Sobre os media sociais, comentou que estes amplificam a velocidade de propagação da informação, o que obriga à existência de mecanismos de verificação de factos e promoção de uma utilização responsável das plataformas digitais de comunicação.
“Este é atualmente um grande desafio para o jornalismo credível e sério. É também um desafio para a democracia representativa. Mas o jornalismo profissional desempenha um papel fundamental na verificação dos factos e na divulgação de informação credível ao público. Diria mesmo que, contrariamente à ideia de que as redes sociais podem acabar com a profissão de jornalista, as redes sociais ajudam a reforçar o jornalismo nas sociedades democráticas”, disse o ex-Presidente cabo-verdiano.
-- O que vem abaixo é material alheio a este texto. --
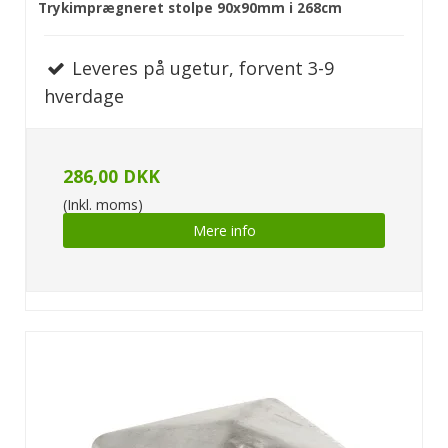
Trykimprægneret stolpe 90x90mm i 268cm
Leveres på ugetur, forvent 3-9
hverdage
286,00 DKK
(Inkl. moms)
Mere info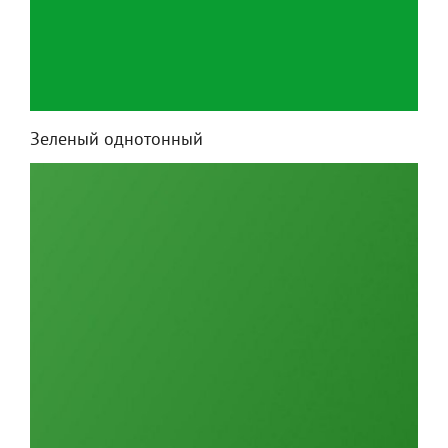
Зеленый однотонный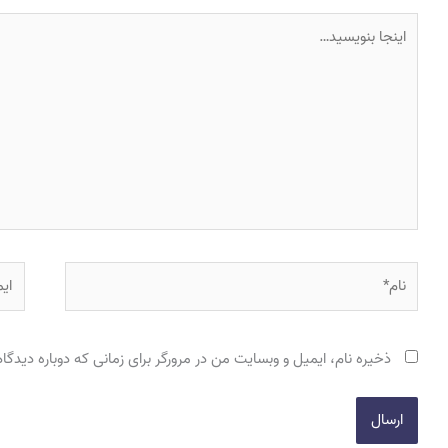
اینجا
بنویسید…
نام*
ایمی
ذخیره نام، ایمیل و وبسایت من در مرورگر برای زمانی که دوباره دیدگ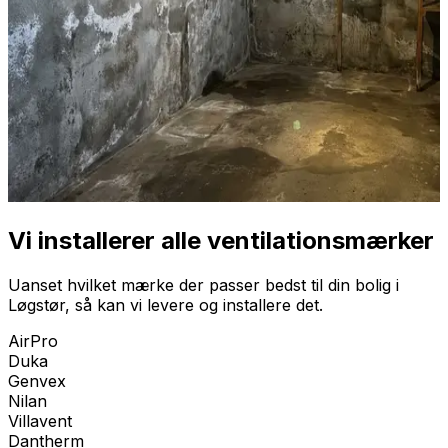
Vi installerer alle ventilationsmærker
Uanset hvilket mærke der passer bedst til din bolig i
Løgstør
, så kan vi levere og installere det.
AirPro
Duka
Genvex
Nilan
Villavent
Dantherm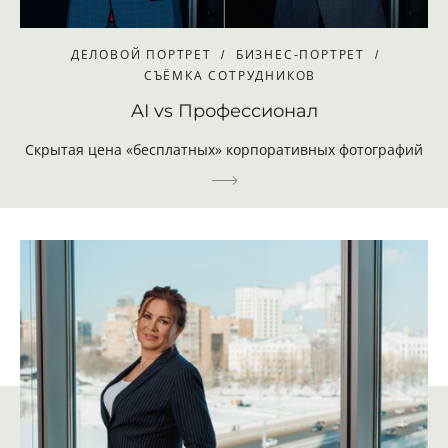
ДЕЛОВОЙ ПОРТРЕТ
БИЗНЕС-ПОРТРЕТ
СЪЁМКА СОТРУДНИКОВ
AI vs Профессионал
Скрытая цена «бесплатных» корпоративных фотографий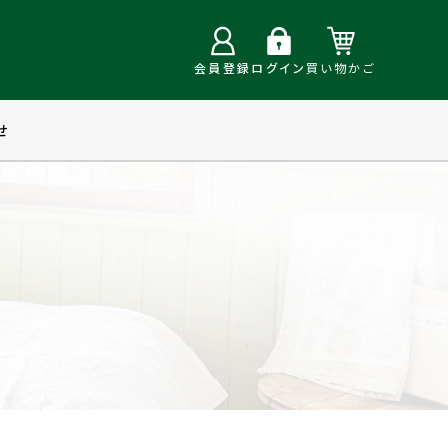
会員登録
ログイン
買い物かご
せ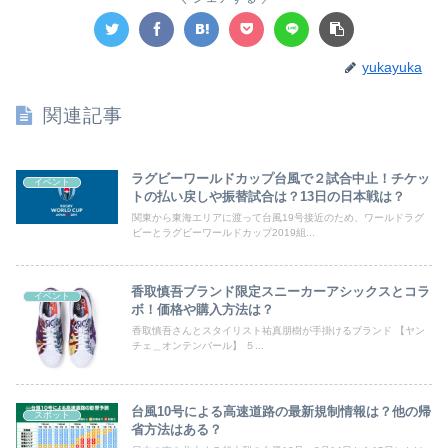
yukayuka
関連記事
ラグビーワールドカップ台風で２試合中止！チケッ
イベント
トの払い戻しや振替試合は？13日の日本戦は？
関東から東海エリアに渡って台風19号接近のため、ワールドラグ
ビーとラグビーワールドカップ2019組...
香取慎吾ブランド限定スニーカーアシックスとコラ
イベント
ボ！価格や購入方法は？
香取慎吾さんとスタイリスト祐真朋樹が手掛けるブランド 【ヤン
チェ＿オンテンバール】 ５...
台風10号による高速道路の最新規制情報は？他の帰
スポット
省方法はある？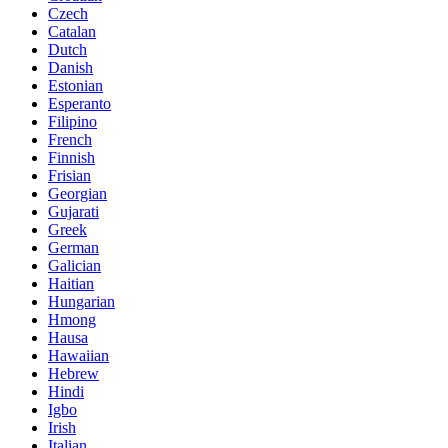
Czech
Catalan
Dutch
Danish
Estonian
Esperanto
Filipino
French
Finnish
Frisian
Georgian
Gujarati
Greek
German
Galician
Haitian
Hungarian
Hmong
Hausa
Hawaiian
Hebrew
Hindi
Igbo
Irish
Italian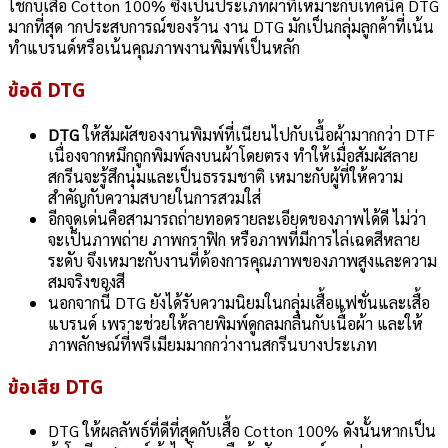
ใช้กับเสื้อ Cotton 100% ซึ่งเป็นประเภทผ้าที่เหมาะกับเทคนิค DTG
มากที่สุด ากประสบการณ์ของร้าน งาน DTG มักเป็นกลุ่มลูกค้าที่เน้น
ทำแบรนด์หรือเน้นคุณภาพงานพิมพ์เป็นหลัก
ข้อดี DTG
DTG
ให้สัมผัสของงานพิมพ์ที่เนียนไปกับเนื้อผ้ามากกว่า DTF
เนื่องจากหมึกถูกพิมพ์ลงบนผ้าโดยตรง ทำให้เมื่อสัมผัสลาย
สกรีนจะรู้สึกนุ่มและเป็นธรรมชาติ เหมาะกับผู้ที่ให้ความ
สำคัญกับความสบายในการสวมใส่
อีกจุดเด่นคือสามารถถ่ายทอดรายละเอียดของภาพได้ดี ไม่ว่า
จะเป็นภาพถ่าย ภาพกราฟิก หรือภาพที่มีการไล่เฉดสีหลาย
ระดับ จึงเหมาะกับงานที่ต้องการคุณภาพของภาพสูงและความ
สมจริงของสี
นอกจากนี้ DTG ยังได้รับความนิยมในกลุ่มเสื้อแฟชั่นและเสื้อ
แบรนด์ เพราะช่วยให้ลายพิมพ์ดูกลมกลืนกับเนื้อผ้า และให้
ภาพลักษณ์ที่พรีเมียมมากกว่างานสกรีนบางประเภท
ข้อเสีย DTG
DTG ให้ผลลัพธ์ที่ดีที่สุดกับเสื้อ Cotton 100% ดังนั้นหากเป็น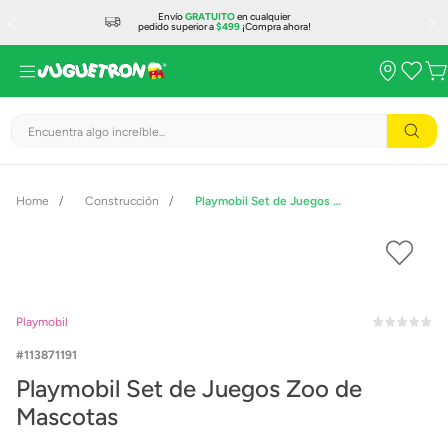
Envío
GRATUITO
en cualquier
pedido superior a
$499
¡Compra ahora!
Encuentra algo increíble...
Construcción
Playmobil Set de Juegos Zoo de Mascotas
Playmobil
113871191
Playmobil Set de Juegos Zoo de
Mascotas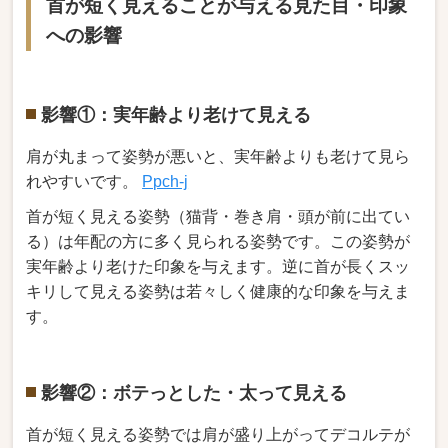
首が短く見えることが与える見た目・印象
への影響
影響①：実年齢より老けて見える
肩が丸まって姿勢が悪いと、実年齢よりも老けて見ら
れやすいです。
Ppch-j
首が短く見える姿勢（猫背・巻き肩・頭が前に出てい
る）は年配の方に多く見られる姿勢です。この姿勢が
実年齢より老けた印象を与えます。逆に首が長くスッ
キリして見える姿勢は若々しく健康的な印象を与えま
す。
影響②：ボテっとした・太って見える
首が短く見える姿勢では肩が盛り上がってデコルテが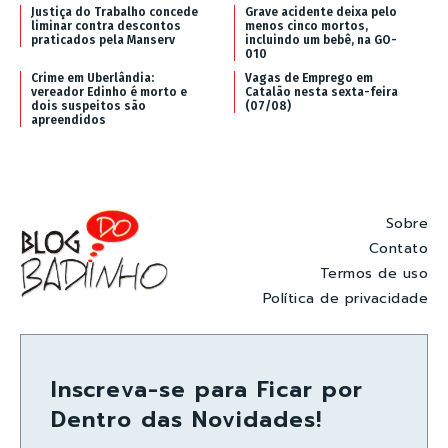
Justiça do Trabalho concede
Grave acidente deixa pelo
liminar contra descontos
menos cinco mortos,
praticados pela Manserv
incluindo um bebê, na GO-
010
Crime em Uberlândia:
Vagas de Emprego em
vereador Edinho é morto e
Catalão nesta sexta-feira
dois suspeitos são
(07/08)
apreendidos
Sobre
Contato
Termos de uso
Política de privacidade
Inscreva-se para Ficar por
Dentro das Novidades!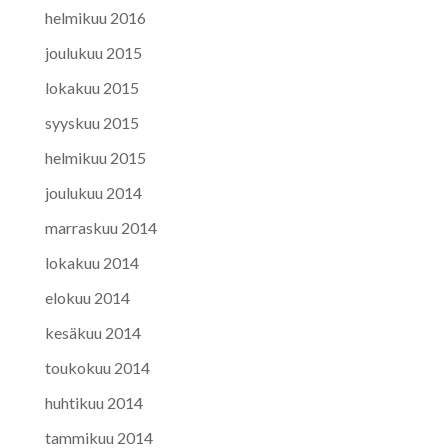
helmikuu 2016
joulukuu 2015
lokakuu 2015
syyskuu 2015
helmikuu 2015
joulukuu 2014
marraskuu 2014
lokakuu 2014
elokuu 2014
kesäkuu 2014
toukokuu 2014
huhtikuu 2014
tammikuu 2014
Para Jorge Carlos Fonseca, que ocupou a presidência de Cabo Verde em dois mandatos consecutivos, de 2011 a 2021, é responsabilidade da sociedade, incluindo meios e profissionais de comunicação social, reforçar “os alicerces de um mundo mais livre, mais pacífico e mais seguro”.
Se é certo, declarou Fonseca, que não existe democracia sem jornalismo livre, também não é menos verdade, acrescentou, que a imprensa livre não pode ser confundida com “imprensa comprometida e/ou disfarçada de esquadra política”.
“A ilusão mais difundida e mais perigosa, e também a mais difícil de dissipar, é a de acreditar e considerar que a paz e a segurança em África podem ser alcançadas através da construção de autocracias ou de regimes ditatoriais. Muitas vezes, se não sempre, estas autocracias e regimes ditatoriais recorrem à eterna desculpa dos seus próprios erros com as faltas e omissões dos outros, recorrendo a inesgotáveis argumentos culturalistas e historicistas”, sublinhou.
“São aqueles que escolheram a profissão de jornalista que têm um papel crucial e decisivo a desempenhar na superação deste tipo de círculo vicioso que justifica a opressão, a tirania, a desigualdade e a miséria”, desafiou.
A Conferência Internacional de Imprensa Francófona reúne jornalistas e outros profissionais de comunicação de 43 países, além de representantes de organizações ligadas aos media, como a Federação Internacional dos Jornalistas, Comité de Proteção de Jornalistas, Repórteres Sem Fronteiras, Artigo 19 ou Human Rights Watch. Em 2023, o encontro, que termina esta quinta-feira (11), decorre sob o lema “Media, Paz e Segurança”.